There are so many photos being taken, it’s like a small press event; digital camera lights flashing too much. I’m dazzled by it, blinded for a moment and have to look at the floor to allow normal vision to recover. Look up again and they’re all leaving, the whole place captured in pixels and taken away back to Novobirsk, at the end of the holiday, where all the views of it are reassembled to form one composite image of the waiting area at Gate 10.
When they’re all counted and answering names shouted from a list, the tour leader gathers them together in a long column. The mass exodus of the group is dynamic, following the leader in front who’s holding a coloured flag high in the air so they can see it. Off they go, through the wide passageways and shuffling along with their luggage and running children and moving as one great lake of beings in the direction of the coaches somewhere in another part of the airport.
In a short time all the seats at Gate 10 are suddenly empty, strangely quiet, light slowly coming up and then it’s completely daylight, people again start to assemble in the seating area at gate 10. It’s another group from Beijing, same thing as last time but the conversations I hear this time are in Chinese.

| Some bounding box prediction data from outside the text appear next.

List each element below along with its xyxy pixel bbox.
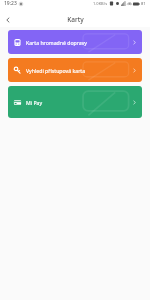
button[interactable]: Back [0, 12, 15, 27]
staticText: Karta hromadné dopravy [26, 39, 87, 46]
button[interactable]: Karta hromadné dopravy [8, 30, 142, 54]
staticText: 81 [141, 1, 146, 6]
staticText: Karty [67, 15, 84, 24]
staticText: Vyhledi přístupová karta [26, 67, 86, 74]
button[interactable]: Vyhledi přístupová karta [8, 58, 142, 82]
staticText: 1.0KB/s [93, 1, 108, 6]
staticText: 19:23 [4, 0, 17, 7]
staticText: Mi Pay [26, 99, 43, 106]
button[interactable]: Mi Pay [8, 86, 142, 118]
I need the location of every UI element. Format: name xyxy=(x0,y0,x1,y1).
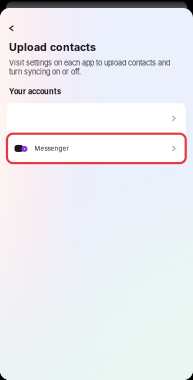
staticText: Visit settings on each app to upload con… xyxy=(9,58,170,76)
button[interactable]: Account xyxy=(7,103,186,134)
staticText: Messenger xyxy=(34,145,68,152)
staticText: Upload contacts xyxy=(9,41,96,54)
button[interactable]: Back xyxy=(0,19,25,38)
button[interactable]: Messenger xyxy=(7,134,186,163)
staticText: Your accounts xyxy=(9,87,61,96)
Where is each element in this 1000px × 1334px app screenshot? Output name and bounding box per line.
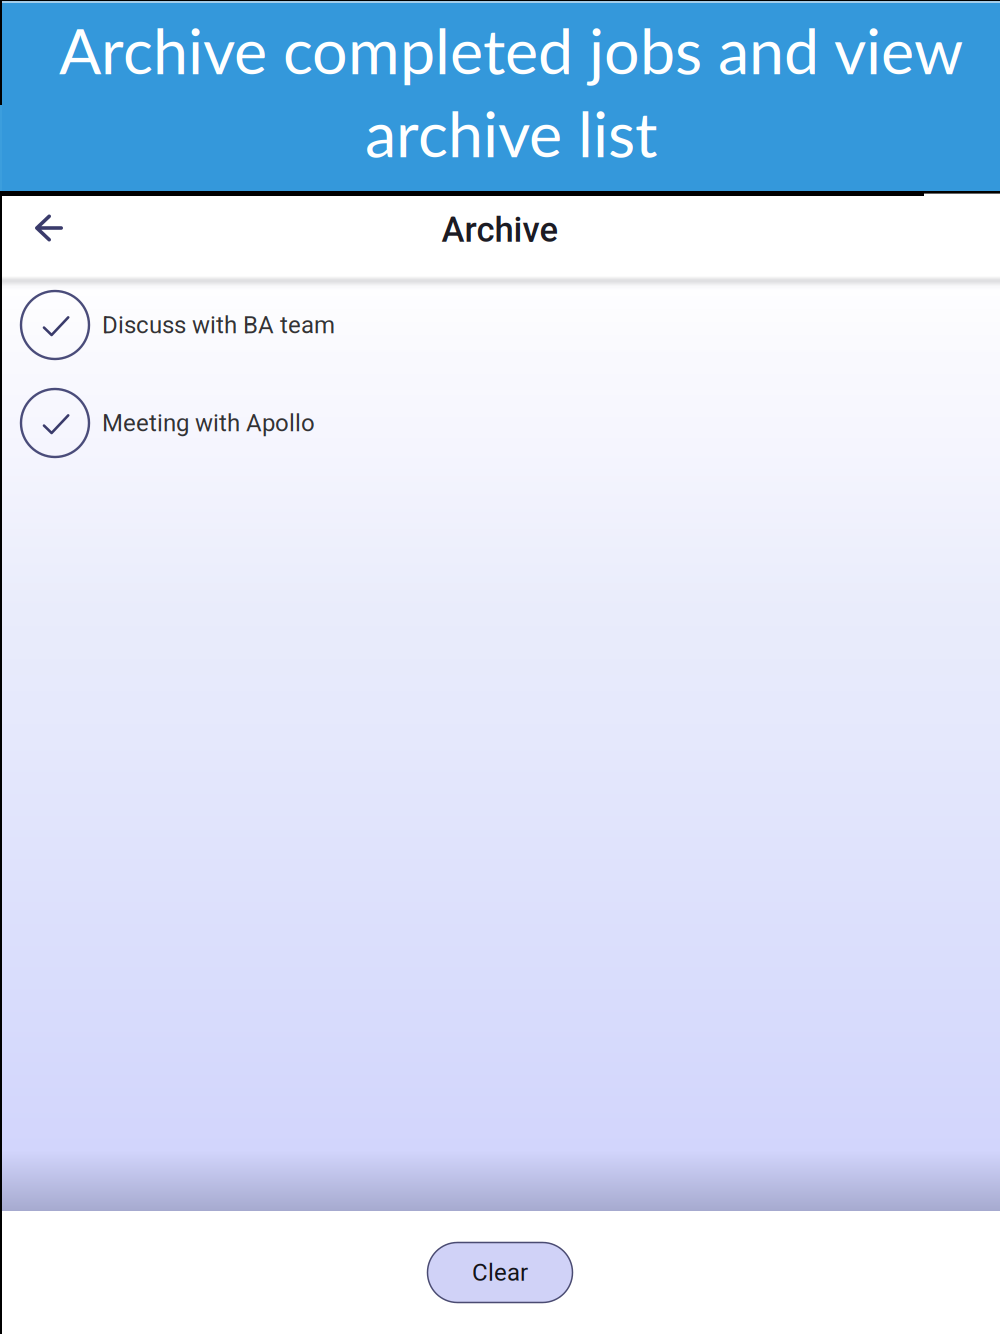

“God experiences Life through each of us, and we experience Life thanks to God.” [Peter Shepherd]
This was lovely. I felt like I was right there, watching with you. 🙂
That’s great Na’ama! An event that’s larger than one person can contain…
I think for some newly-opened frontiers (e.g. Russia) it sort of is the fifties in the senses described here. One is put in mind of 1950’s vacations in America, where all destinations were new, and the phrase “been there” had not been invented. Many traveled in their cars, the first generation to have leisure time and money to spend. The 8 mm movie camera, George Land’s invention of the Polaroid instant.
It’s sometimes amazing just how cut off some populations were. I still recall my disbelief when the wall came down, and people in Russia asked:
“Did you guys really land on the moon?”
Some still believe it was a hoax!
Seek peace,
Paz
Locked in a time capsule, trapped in the fifties – I agree and isn’t it strange that it happens to be the fifties that folks are stranded in?
You have some great metaphors here.
Thanks for pointing that out, too many metaphors in fact. I had to rewrite the piece I’m sure you noticed. Gratitude
Even so, your writing is a metaphor for life in general, and that’s a good thing.